Il est grand temps, il serait de bon ton… que je donne de mes nouvelles sur ce genre de blog. Déjà que je ne suis pas sur Facebook ! Et pourquoi donc, demanderez-vous ? Parce que j’ai calculé, tout simplement, qu’une heure de Fb (une heure d’écran supplémentaire par jour) représenterait 500 grammes par mois, c’est à dire six kilos par an de plus pour moi. Je ne peux pas me le permettre car je dois être alerte et légère pour assurer mon métier trépidant et surtout, être en forme pour ce que je préfère : les rencontres et ateliers dans les écoles ! C’est d’ailleurs comme ça que j’ai commencé l’année 17, je ne sais pas si je l’ai écrit : à l’école d’Aubergenville. Merveilleux souvenir de la cour aux corneilles posées sur les poteaux de foot…

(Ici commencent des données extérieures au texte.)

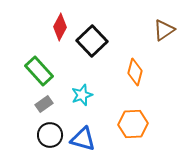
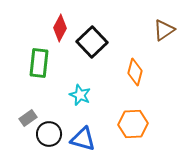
red diamond: moved 1 px down
black square: moved 1 px down
green rectangle: moved 8 px up; rotated 48 degrees clockwise
cyan star: moved 2 px left; rotated 30 degrees counterclockwise
gray rectangle: moved 16 px left, 14 px down
black circle: moved 1 px left, 1 px up
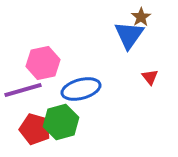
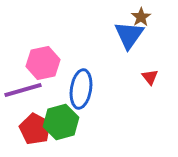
blue ellipse: rotated 66 degrees counterclockwise
red pentagon: rotated 12 degrees clockwise
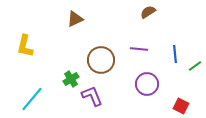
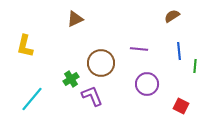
brown semicircle: moved 24 px right, 4 px down
blue line: moved 4 px right, 3 px up
brown circle: moved 3 px down
green line: rotated 48 degrees counterclockwise
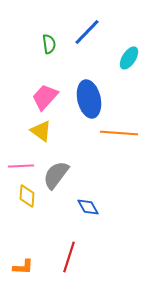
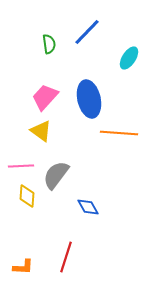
red line: moved 3 px left
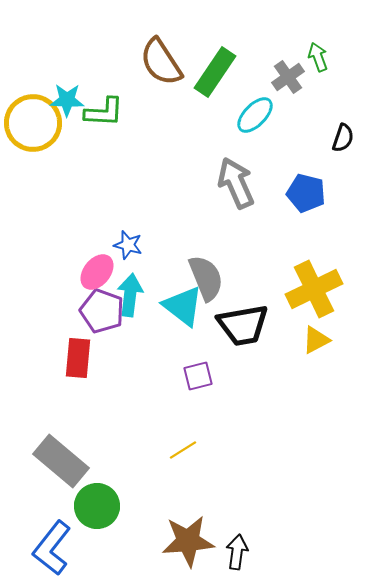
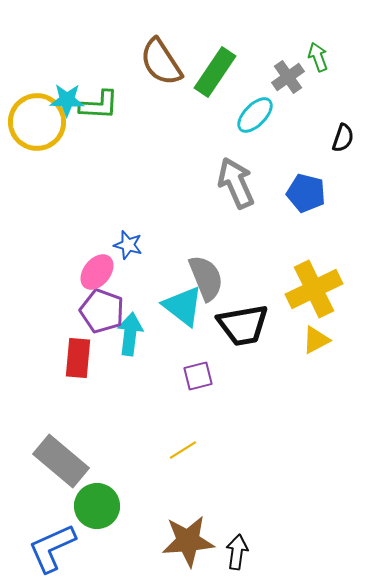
green L-shape: moved 5 px left, 7 px up
yellow circle: moved 4 px right, 1 px up
cyan arrow: moved 39 px down
blue L-shape: rotated 28 degrees clockwise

Les huit mois qui viennent de s’écouler furent très pleins. C’est pour ça que je n’ai pas eu le temps d’écrire ici : embauche de Magali (pendant six mois) pour assurer la promotion de Saison d’Issa, notre (seule) nouveauté de l’année qui est un succès… et bien sûr les salons, les ateliers, le travail à la revue Gong et à l’Association francophone de haïku et aussi, pour moi, TROIS livres parus : La Fleur de Chiyo, mon premier roman aux éditions Henry. L’histoire d’une femme poète qui vit au bord d’une mare et écrit de la poésie. Le liseron devient sa fleur interdite et une menace plane… et… il faut le lire ! Puis sont parus aussi (les deux aux éditions Leduc.s) : Mes premiers haïkus pour bien grandir (un mauvais titre mais de merveilleux dessins à la main de Chiaki Miyamoto) et La Magie du haïku, un guide pédagogique pour écrire des haïkus avec ses enfants. Tout cela m’a pris beaucoup de temps, du printemps à l’été inclus. La rentrée l’irolienne en a été un peu éclipsée mais ça y est, je reprends les rênes de mon entreprise et je mijote les nouveaux projets, secrets bien sûr.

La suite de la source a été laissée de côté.